Sistem proposional pemilihan umum adalah suatu sistem yang digunakan dalam pemilihan umum untuk memilih anggota legislatif, yang diadopsi oleh beberapa negara di dunia.
Dalam sistem ini, masing-masing partai politik mengajukan sejumlah calon anggota legislatif yang akan diusung dalam pemilihan umum. Pemilih kemudian memilih salah satu calon dari partai politik yang diusungnya atau dari partai politik lain.
Sistem proposional pemilihan umum biasanya diterapkan dalam sistem parlementer, di mana anggota legislatif yang terpilih akan membentuk parlemen dan menjadi anggota dari partai politik yang diusungnya.
Sistem ini memungkinkan terbentuknya koalisi partai politik, di mana partai-partai politik yang tidak memenangkan mayoritas kursi dalam pemilihan umum bisa bergabung dengan partai politik yang memenangkan mayoritas kursi untuk membentuk pemerintahan koalisi.
Salah satu keuntungan dari sistem proposional pemilihan umum adalah memberikan kesempatan yang sama bagi seluruh partai politik untuk berpartisipasi dalam pemilihan umum.
Hal ini memungkinkan terjadinya kompetisi yang sehat antar partai politik dan meningkatkan partisipasi politik masyarakat. Sistem ini juga memungkinkan terbentuknya parlemen yang representatif, di mana anggota parlemen yang terpilih merupakan wakil dari berbagai kelompok masyarakat di negara tersebut.
Namun, sistem proposional pemilihan umum juga memiliki beberapa kelemahan. Misalnya, terkadang membutuhkan waktu yang lama untuk terbentuknya pemerintahan koalisi setelah pemilihan umum, karena partai politik harus mencapai kesepakatan untuk bergabung dalam koalisi. Selain itu, sistem ini juga bisa menghasilkan parlemen yang tidak stabil, karena kemungkinan terjadinya perpecahan antar anggota parlemen yang tergabung dalam koalisi yang sama.
Secara keseluruhan, sistem proposional pemilihan umum merupakan salah satu pilihan yang bisa digunakan dalam pemilihan umum untuk memilih anggota legislatif.

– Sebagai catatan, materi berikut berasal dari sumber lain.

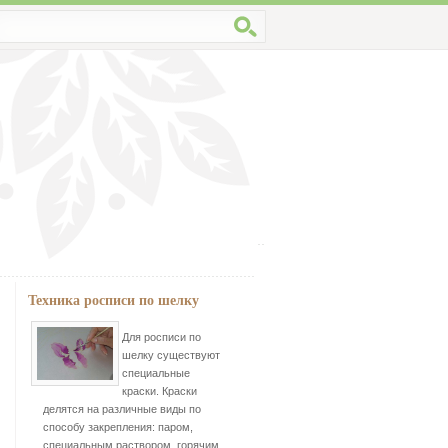
Техника росписи по шелку
Для росписи по
шелку существуют
специальные
краски. Краски
делятся на различные виды по
способу закрепления: паром,
специальным раствором, горячим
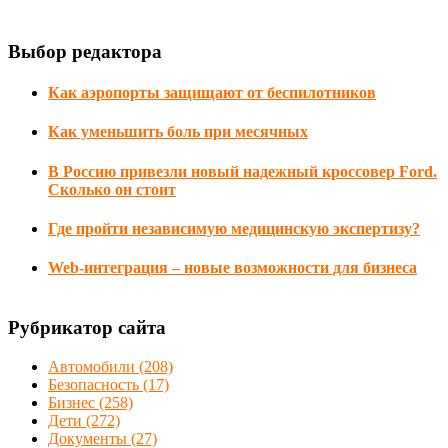
Выбор редактора
Как аэропорты защищают от беспилотников
Как уменьшить боль при месячных
В Россию привезли новый надежный кроссовер Ford.
Сколько он стоит
Где пройти независимую медицинскую экспертизу?
Web-интеграция – новые возможности для бизнеса
Рубрикатор сайта
Автомобили
(208)
Безопасность
(17)
Бизнес
(258)
Дети
(272)
Документы
(27)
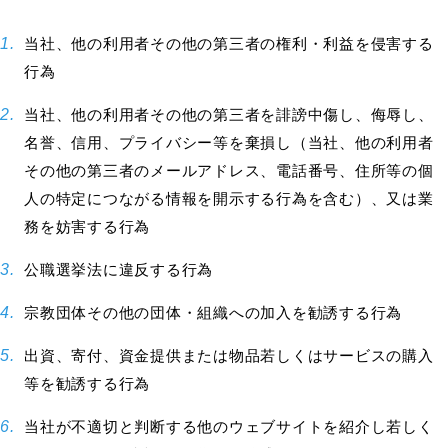
当社、他の利用者その他の第三者の権利・利益を侵害する
行為
当社、他の利用者その他の第三者を誹謗中傷し、侮辱し、
名誉、信用、プライバシー等を棄損し（当社、他の利用者
その他の第三者のメールアドレス、電話番号、住所等の個
人の特定につながる情報を開示する行為を含む）、又は業
務を妨害する行為
公職選挙法に違反する行為
宗教団体その他の団体・組織への加入を勧誘する行為
出資、寄付、資金提供または物品若しくはサービスの購入
等を勧誘する行為
当社が不適切と判断する他のウェブサイトを紹介し若しく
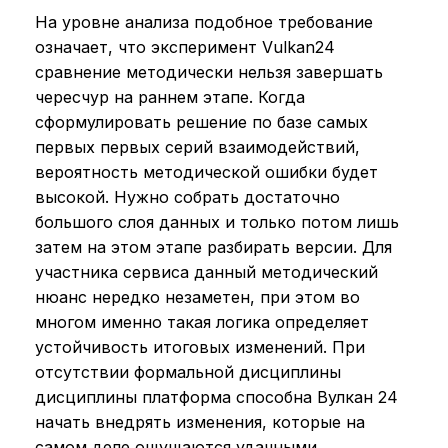
На уровне анализа подобное требование
означает, что эксперимент Vulkan24
сравнение методически нельзя завершать
чересчур на раннем этапе. Когда
сформулировать решение по базе самых
первых первых серий взаимодействий,
вероятность методической ошибки будет
высокой. Нужно собрать достаточно
большого слоя данных и только потом лишь
затем на этом этапе разбирать версии. Для
участника сервиса данный методический
нюанс нередко незаметен, при этом во
многом именно такая логика определяет
устойчивость итоговых изменений. При
отсутствии формальной дисциплины
дисциплины платформа способна Вулкан 24
начать внедрять изменения, которые на
самом деле ощущаются удачными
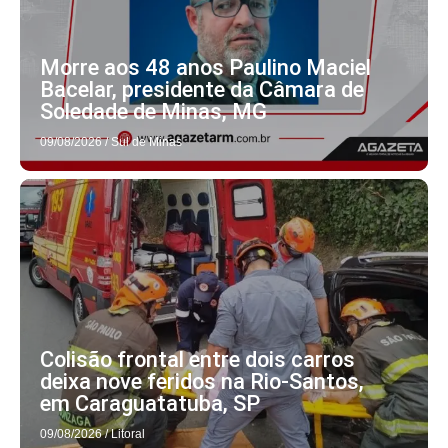
Morre aos 48 anos Paulino Maciel
Bacelar, presidente da Câmara de
Soledade de Minas, MG
09/08/2026
/
Sul de Minas
Colisão frontal entre dois carros
deixa nove feridos na Rio-Santos,
em Caraguatatuba, SP
09/08/2026
/
Litoral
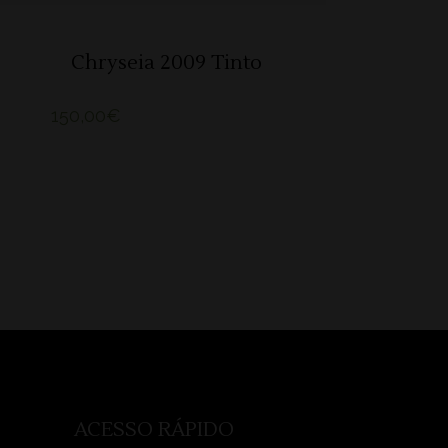
Chryseia 2009 Tinto
150,00
€
ACESSO RÁPIDO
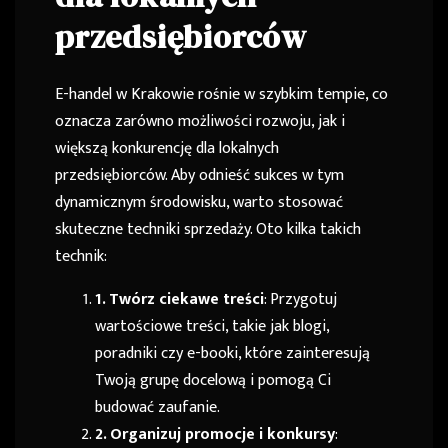
przedsiębiorców
E-handel w Krakowie rośnie w szybkim tempie, co
oznacza zarówno możliwości rozwoju, jak i
większą konkurencję dla lokalnych
przedsiębiorców. Aby odnieść sukces w tym
dynamicznym środowisku, warto stosować
skuteczne techniki sprzedaży. Oto kilka takich
technik:
1. Twórz ciekawe treści
: Przygotuj
wartościowe treści, takie jak blogi,
poradniki czy e-booki, które zainteresują
Twoją grupę docelową i pomogą Ci
budować zaufanie.
2. Organizuj promocje i konkursy
:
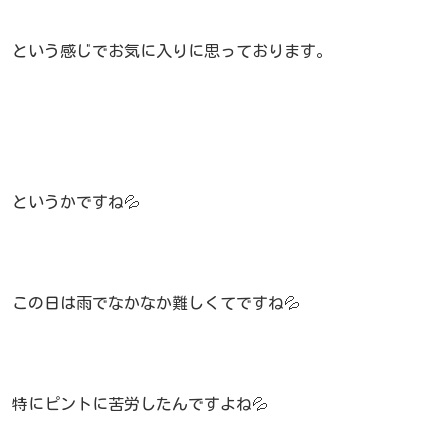
という感じでお気に入りに思っております。
というかですね💦
この日は雨でなかなか難しくてですね💦
特にピントに苦労したんですよね💦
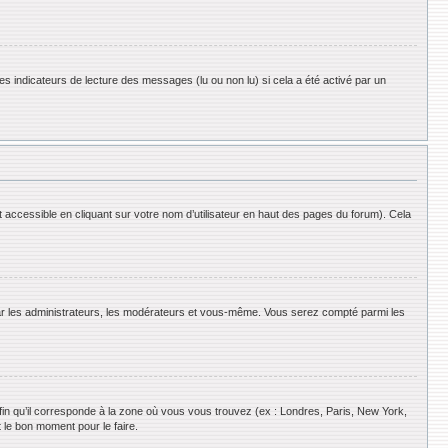
es indicateurs de lecture des messages (lu ou non lu) si cela a été activé par un
 accessible en cliquant sur votre nom d’utilisateur en haut des pages du forum). Cela
 par les administrateurs, les modérateurs et vous-même. Vous serez compté parmi les
afin qu’il corresponde à la zone où vous vous trouvez (ex : Londres, Paris, New York,
 le bon moment pour le faire.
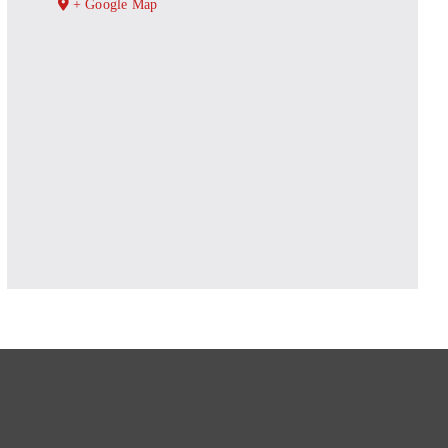
+ Google Map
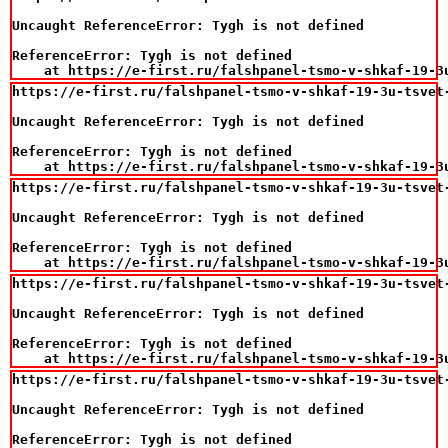
Uncaught ReferenceError: Tygh is not defined

ReferenceError: Tygh is not defined

    at https://e-first.ru/falshpanel-tsmo-v-shkaf-19-3
https://e-first.ru/falshpanel-tsmo-v-shkaf-19-3u-tsvet-
Uncaught ReferenceError: Tygh is not defined

ReferenceError: Tygh is not defined

    at https://e-first.ru/falshpanel-tsmo-v-shkaf-19-3
https://e-first.ru/falshpanel-tsmo-v-shkaf-19-3u-tsvet-
Uncaught ReferenceError: Tygh is not defined

ReferenceError: Tygh is not defined

    at https://e-first.ru/falshpanel-tsmo-v-shkaf-19-3
https://e-first.ru/falshpanel-tsmo-v-shkaf-19-3u-tsvet-
Uncaught ReferenceError: Tygh is not defined

ReferenceError: Tygh is not defined

    at https://e-first.ru/falshpanel-tsmo-v-shkaf-19-3
https://e-first.ru/falshpanel-tsmo-v-shkaf-19-3u-tsvet-
Uncaught ReferenceError: Tygh is not defined

ReferenceError: Tygh is not defined
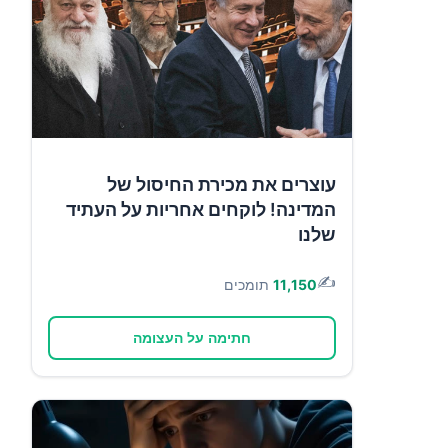
עוצרים את מכירת החיסול של
המדינה! לוקחים אחריות על העתיד
שלנו
✍️
11,150
תומכים
חתימה על העצומה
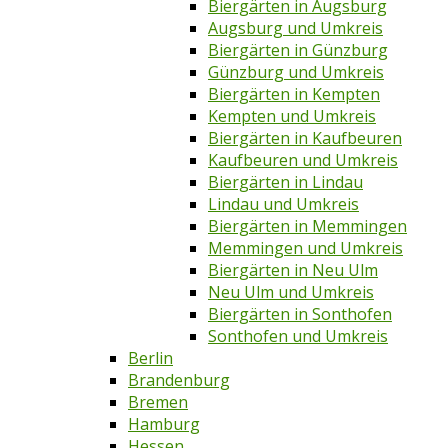
Biergärten in Augsburg
Augsburg und Umkreis
Biergärten in Günzburg
Günzburg und Umkreis
Biergärten in Kempten
Kempten und Umkreis
Biergärten in Kaufbeuren
Kaufbeuren und Umkreis
Biergärten in Lindau
Lindau und Umkreis
Biergärten in Memmingen
Memmingen und Umkreis
Biergärten in Neu Ulm
Neu Ulm und Umkreis
Biergärten in Sonthofen
Sonthofen und Umkreis
Berlin
Brandenburg
Bremen
Hamburg
Hessen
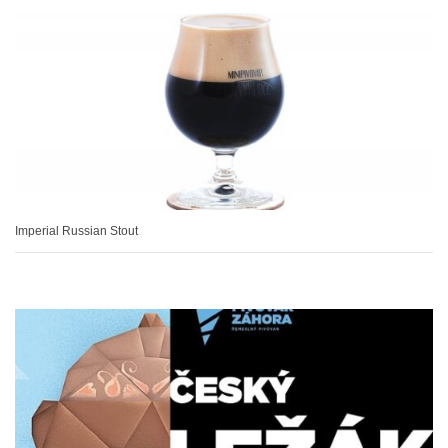
Imperial Russian Stout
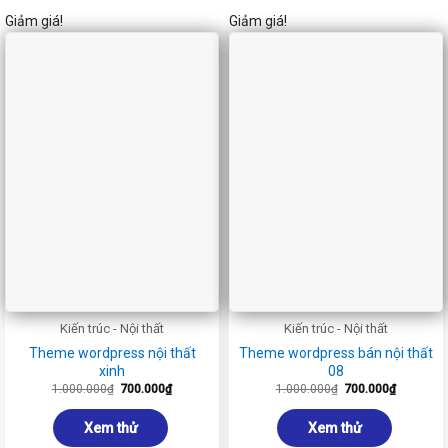
Giảm giá!
Giảm giá!
Kiến trúc - Nội thất
Kiến trúc - Nội thất
Theme wordpress nội thất
Theme wordpress bán nội thất
xinh
08
Giá
Giá
Giá
Giá
1.000.000
₫
700.000
₫
1.000.000
₫
700.000
₫
gốc
hiện
gốc
hiện
là:
tại
là:
tại
1.000.000₫.
là:
1.000.000₫.
là:
Xem thử
Xem thử
700.000₫.
700.000₫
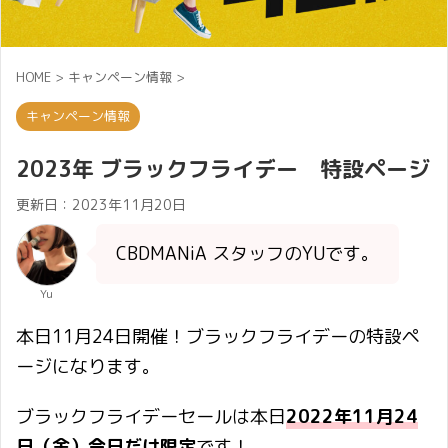
HOME
>
キャンペーン情報
>
キャンペーン情報
2023年 ブラックフライデー 特設ページ
更新日：
2023年11月20日
CBDMANiA スタッフのYUです。
Yu
本日11月24日開催！ブラックフライデーの特設ペ
ージになります。
ブラックフライデーセールは本日
2022年11月24
日（金）今日だけ限定
です！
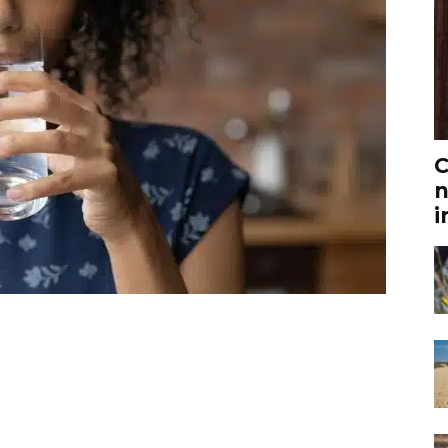
C
n
i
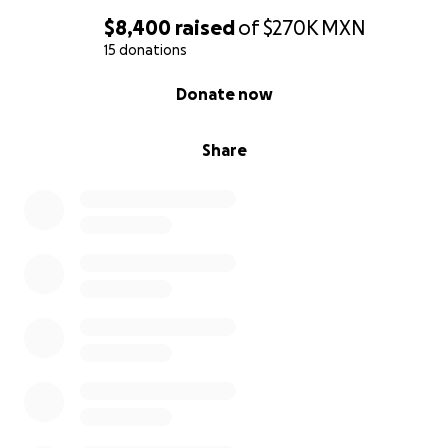
$8,400
raised
of
$270K
MXN
15 donations
0% complete
Donate now
Share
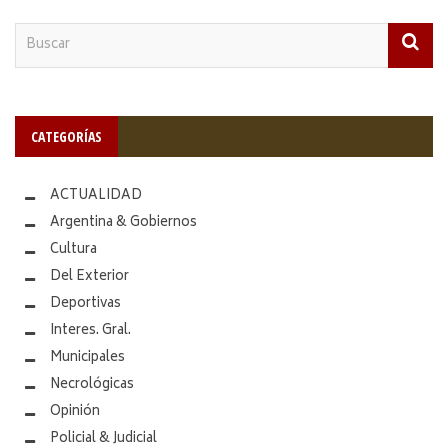
CATEGORÍAS
ACTUALIDAD
Argentina & Gobiernos
Cultura
Del Exterior
Deportivas
Interes. Gral.
Municipales
Necrológicas
Opinión
Policial & Judicial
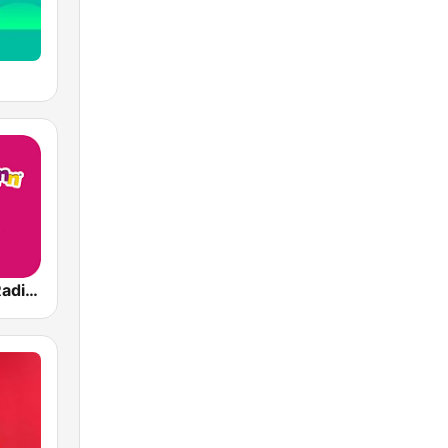
Ballermann Radio - Ab 18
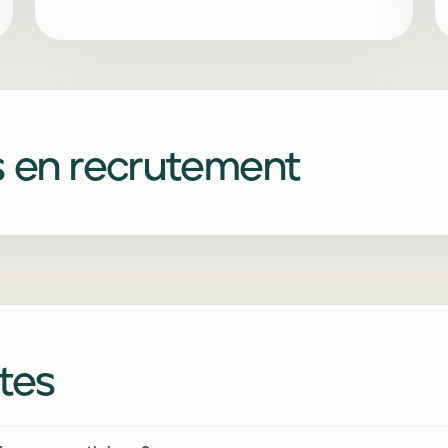
 en recrutement
tes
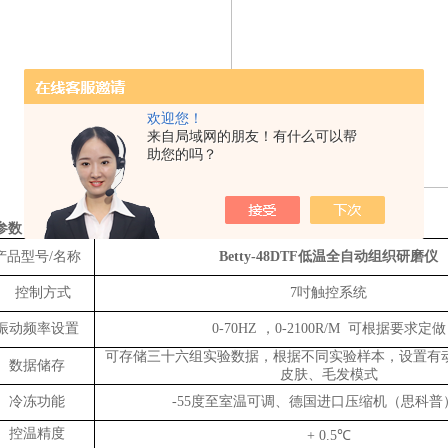
欢迎您！
来自局域网的朋友！有什么可以帮
助您的吗？
参数
产品型号
/
名称
Betty-48DTF
低温全自动组织研磨仪
控制方式
7
吋触控系统
振动频率设置
0-70HZ
，
0-2100R/M
可根据要求定做
可存储三十六组实验数据，根据不同实验样本，设置有
数据储存
皮肤、毛发模式
冷冻功能
-55
度至室温可调、德国进口压缩机（思科普
控温精度
+ 0.5
℃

Walaupun memiliki kelemahan, sistem ini memberikan kesempatan yang sama bagi seluruh partai politik untuk berpartisipasi dalam pemilihan umum dan mengizinkan terbentuknya parlemen yang representatif sesuai dengan keinginan masyarakat.
Namun, sistem ini juga memiliki kelemahan seperti memakan waktu yang lama untuk terbentuknya pemerintahan koalisi dan kemungkinan terjadinya perpecahan antar anggota parlemen yang tergabung dalam koalisi yang sama.